TJX hacker sent to jail for 20 years after stealing 40 million credit cards

Albert GonzalezAlbert Gonzalez, the 28-year-old college drop out who was the mastermind of a hacking ring that stole over 40 million credit and debit card numbers from retailers including TJ Maxx, Barnes & Noble and BJ’s Wholesale Club, has been sent to jail for 20 years.

Miami-based Gonzalez, who went by the handle of “Sevgec”, was the ringleader behind what has been described as the single largest and most complex hacking and identity theft that has ever been prosecuted.

Gonzalez and a team of “wardriving” accomplices initially exploited insecure corporate wireless networks, gaining access to the communications of several retailers. Reports emerged in 2007, for instance, that the TJX data breach occurred because of weak WEP encryption in use at two of its Marshalls stores in Miami.

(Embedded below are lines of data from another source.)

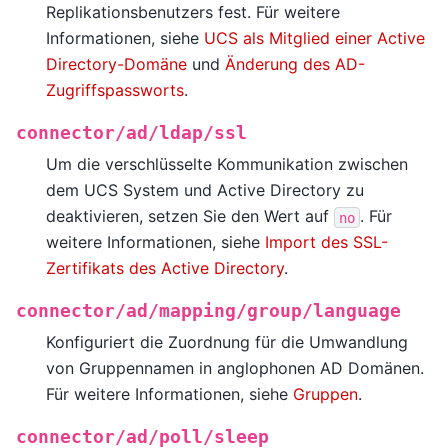
Replikationsbenutzers fest. Für weitere
Informationen, siehe
UCS als Mitglied einer Active
Directory-Domäne
und
Änderung des AD-
Zugriffspassworts
.
connector/ad/ldap/ssl
Um die verschlüsselte Kommunikation zwischen
dem UCS System und Active Directory zu
deaktivieren, setzen Sie den Wert auf
. Für
no
weitere Informationen, siehe
Import des SSL-
Zertifikats des Active Directory
.
connector/ad/mapping/group/language
Konfiguriert die Zuordnung für die Umwandlung
von Gruppennamen in anglophonen AD Domänen.
Für weitere Informationen, siehe
Gruppen
.
connector/ad/poll/sleep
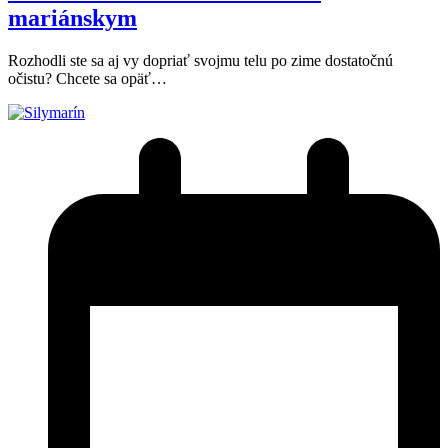
mariánskym
Rozhodli ste sa aj vy dopriať svojmu telu po zime dostatočnú
očistu? Chcete sa opäť…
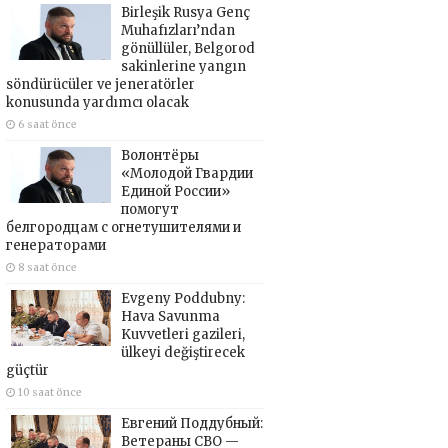
Birleşik Rusya Genç
Muhafızları’ndan
gönüllüler, Belgorod
sakinlerine yangın
söndürücüler ve jeneratörler
konusunda yardımcı olacak
6 saat önce
Волонтёры
«Молодой Гвардии
Единой России»
помогут
белгородцам с огнетушителями и
генераторами
8 saat önce
Evgeny Poddubny:
Hava Savunma
Kuvvetleri gazileri,
ülkeyi değiştirecek
güçtür
10 saat önce
Евгений Поддубный:
Ветераны СВО —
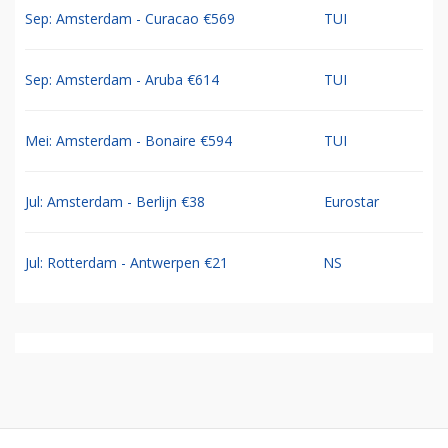
Sep: Amsterdam - Curacao €569
TUI
Sep: Amsterdam - Aruba €614
TUI
Mei: Amsterdam - Bonaire €594
TUI
Jul: Amsterdam - Berlijn €38
Eurostar
Jul: Rotterdam - Antwerpen €21
NS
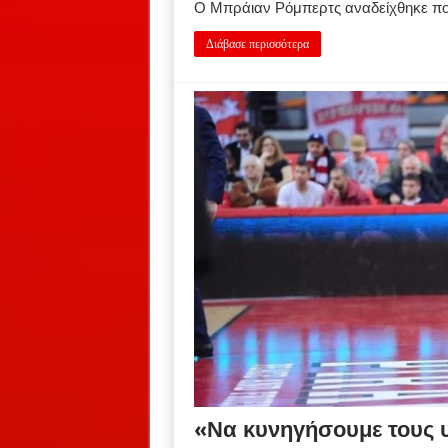
Ο Μπράιαν Ρόμπερτς αναδείχθηκε πολ
Διάβασε περισσότερα
«Να κυνηγήσουμε τους 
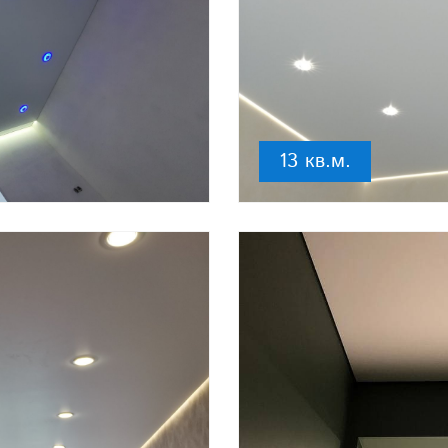
13 кв.м.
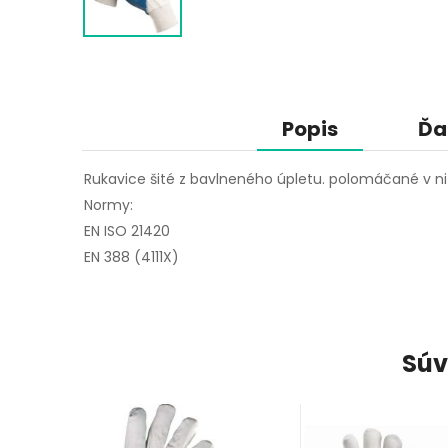
Popis
Ďa
Rukavice šité z bavlneného úpletu. polomáčané v ni
Normy:
EN ISO 21420
EN 388
(4111X)
Súv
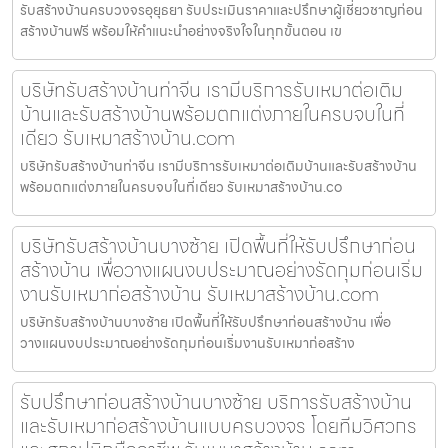
รับสร้างบ้านครบวงจรอุยุธยา รับประเมินราคาและปรึกษาผู้เชี่ยวชาญก่อน
สร้างบ้านฟรี พร้อมให้คำแนะนำอย่างจริงใจในทุกขั้นตอน เข
บริษัทรับสร้างบ้านท่าจีน เรามีบริการรับเหมาต่อเติม
บ้านและรับสร้างบ้านพร้อมตกแต่งภายในครบจบในที่
เดียว รับเหมาสร้างบ้าน.com
บริษัทรับสร้างบ้านท่าจีน เรามีบริการรับเหมาต่อเติมบ้านและรับสร้างบ้าน
พร้อมตกแต่งภายในครบจบในที่เดียว รับเหมาสร้างบ้าน.co
บริษัทรับสร้างบ้านบางซ้าย เปิดพื้นที่ให้รับปรึกษาก่อน
สร้างบ้าน เพื่อวางแผนงบประมาณอย่างรัดกุมก่อนเริ่ม
งานรับเหมาก่อสร้างบ้าน รับเหมาสร้างบ้าน.com
บริษัทรับสร้างบ้านบางซ้าย เปิดพื้นที่ให้รับปรึกษาก่อนสร้างบ้าน เพื่อ
วางแผนงบประมาณอย่างรัดกุมก่อนเริ่มงานรับเหมาก่อสร้าง
รับปรึกษาก่อนสร้างบ้านบางซ้าย บริการรับสร้างบ้าน
และรับเหมาก่อสร้างบ้านแบบครบวงจร โดยทีมวิศวกร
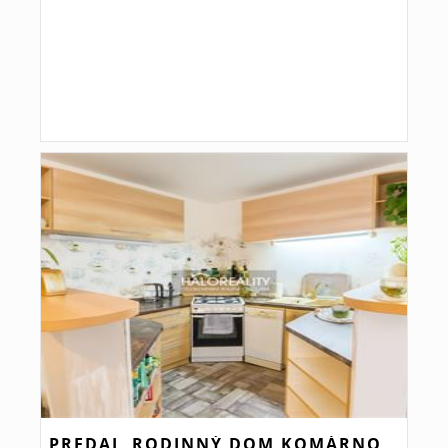
PREDAJ, RODINNÝ DOM KOMÁRNO,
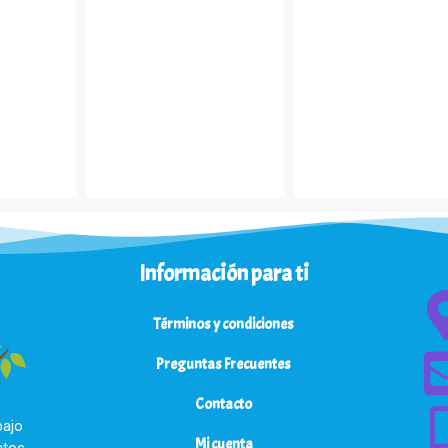
d
d
o
o
e
e
n
n
0
0
d
d
e
e
5
5
Información para ti
Términos y condiciones
Preguntas Frecuentes
Contacto
bajo
Mi cuenta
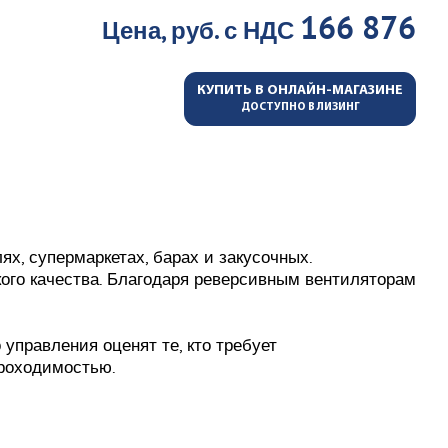
166 876
Цена, руб. с НДС
КУПИТЬ В ОНЛАЙН-МАГАЗИНЕ
ДОСТУПНО В ЛИЗИНГ
ях, супермаркетах, барах и закусочных.
ого качества. Благодаря реверсивным вентиляторам
управления оценят те, кто требует
проходимостью.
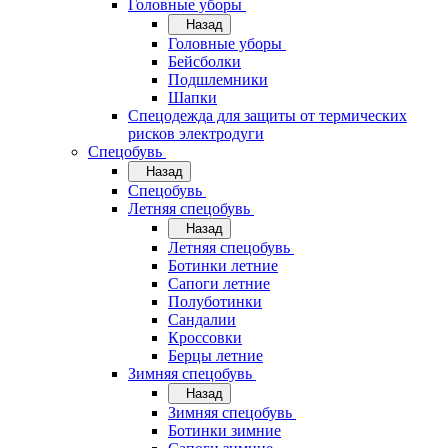
Головные уборы
Назад
Головные уборы
Бейсболки
Подшлемники
Шапки
Спецодежда для защиты от термических
рисков электродуги
Спецобувь
Назад
Спецобувь
Летняя спецобувь
Назад
Летняя спецобувь
Ботинки летние
Сапоги летние
Полуботинки
Сандалии
Кроссовки
Берцы летние
Зимняя спецобувь
Назад
Зимняя спецобувь
Ботинки зимние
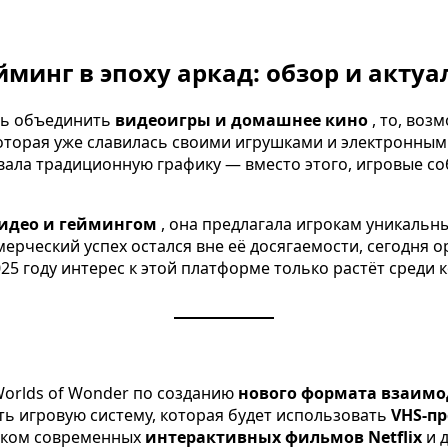
йминг в эпоху аркад: обзор и актуа
ись объединить
видеоигры и домашнее кино
, то, воз
которая уже славилась своими игрушками и электронным
зовала традиционную графику — вместо этого, игровые 
идео и геймингом
, она предлагала игрокам уникальн
ммерческий успех остался вне её досягаемости, сегодня 
 2025 году интерес к этой платформе только растёт сред
Worlds of Wonder по созданию
нового формата взаимо
ь игровую систему, которая будет использовать
VHS-п
ником современных
интерактивных фильмов Netflix
и 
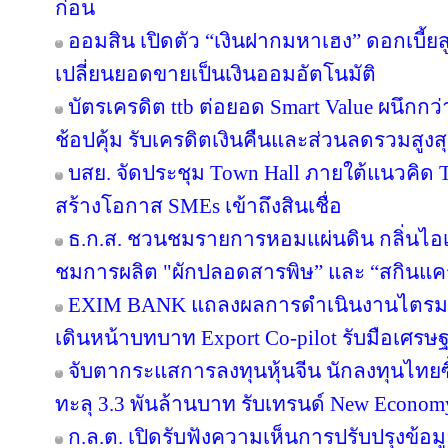
ก่อน
ออมสิน เปิดตัว “เงินฝากมหาเฮง” ดอกเบี้ยส
เปลี่ยนยอดขายเป็นเงินออมอัตโนมัติ
บัตรเครดิต ttb ต่อยอด Smart Value ผนึกกว
ช้อปคุ้ม รับเครดิตเงินคืนและส่วนลดรวมสูง
บสย. จัดประชุม Town Hall ภายใต้แนวคิด
สร้างโอกาส SMEs เข้าถึงสินเชื่อ
ธ.ก.ส. ชวนชมรายการหอมแผ่นดิน กลิ่นไอเ
ชมการผลิต "ผักปลอดสารพิษ” และ “สกินแ
EXIM BANK แถลงผลการดำเนินงานไตรมาส 2
เดินหน้าบทบาท Export Co-pilot รับมือเศรษฐ
จับตากระแสการลงทุนหุ้นจีน นักลงทุนไท
ทะลุ 3.3 พันล้านบาท รับเทรนด์ New Econom
ก.ล.ต. เปิดรับฟังความเห็นการปรับปรุงข้อ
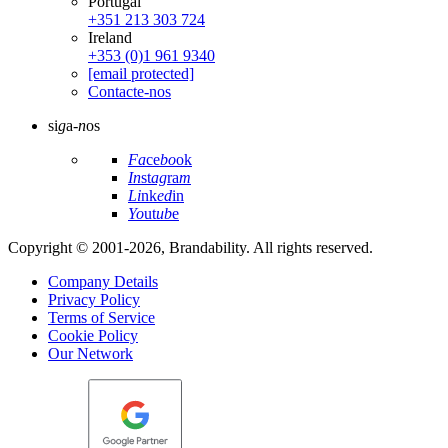
Portugal
+351 213 303 724
Ireland
+353 (0)1 961 9340
[email protected]
Contacte-nos
si
g
a-
n
os
Fa
ce
bo
ok
In
st
ag
ra
m
Li
nk
ed
in
Yo
ut
ub
e
Copyright © 2001-2026, Brandability. All rights reserved.
Company Details
Privacy Policy
Terms of Service
Cookie Policy
Our Network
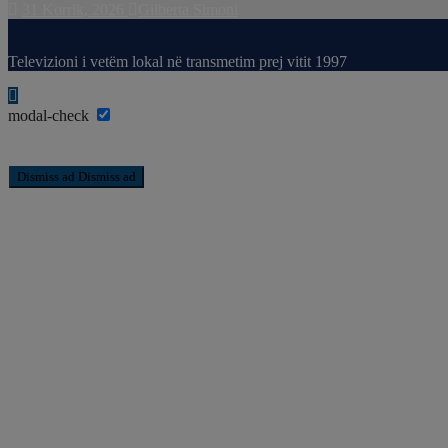
31 Korrik, 2026
Gilberta Simoni
Televizioni i vetëm lokal në transmetim prej vitit 1997
modal-check
Dismiss ad
Dismiss ad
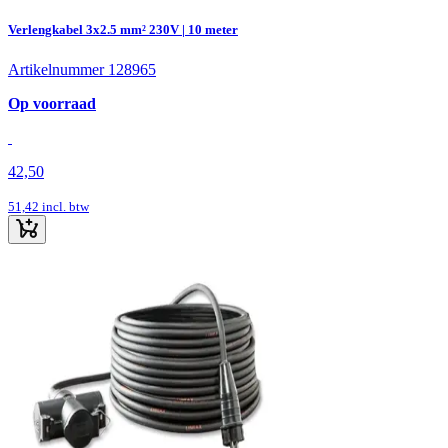
Verlengkabel 3x2.5 mm² 230V | 10 meter
Artikelnummer 128965
Op voorraad
42,50
51,42
incl. btw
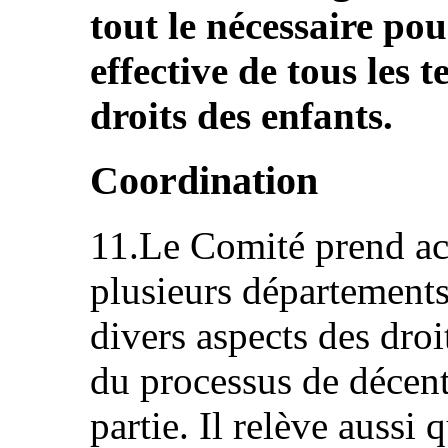
tout le nécessaire pou
effective de tous les te
droits des enfants.
Coordination
11.Le Comité prend act
plusieurs départements
divers aspects des droit
du processus de décent
partie. Il relève aussi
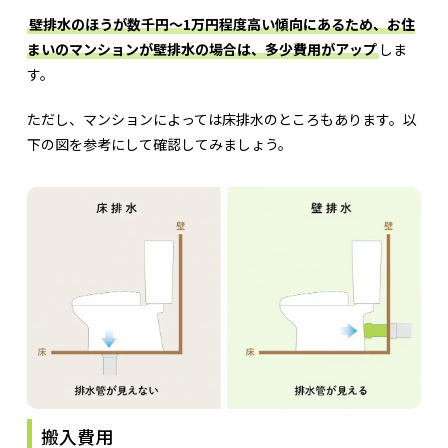
壁排水のほうが数千円～1万円程度高い傾向にあるため、お住
まいのマンションが壁排水の場合は、多少費用がアップ
しま
す。
ただし、マンションによっては床排水のところもあります。以
下の図を参考にして確認してみましょう。
搬入費用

Once they had gained access, the hackers were able to install a packet sniffer on TJX’s network which was able to scoop up details of transactions in real-time, including the data stored on payment cards.

Another member of the gang, 25-year-old Ukranian Maksym Yastremskiy, also known as “Maksik”, was sentenced to 30 years in a Turkish prison in early 2009, after being found guilty of selling hundreds of thousands of the stolen credit card numbers and other personal information to the criminal underground.

Evidence found on Maksik’s computer systems helped build the case against Gonzalez, who was unsuccessful in convincing the court in Boston, Massachussetts, that he suffered from from Asperger’s syndrome or computer addiction.

News of the serious security breach was, of course, highly embarrassing for TJX and the other companies concerned – who must have worried that customers would lose confidence in their ability to securely hold their sensitive data.

Statement on TJX website

Twenty years is a breathtaking sentence for anyone to receive, but is particularly unusual for a computer crime. In fact it’s my belief that it’s the stiffest sentence ever given by a US court for hacking and identity theft.

Fascinatingly, it has been reported that Gonzalez was actually working for the US Secret Service as a “confidential informant” when they became aware of his involvement in the hacks against the TJX group of companies in 2007.

It seems to me that Gonzalez’s double-dealing (stealing information from big companies with one hand, while fighting crime with the Secret Service on the other) is clear evidence of his arrogance – believing that he would never be found out and punished.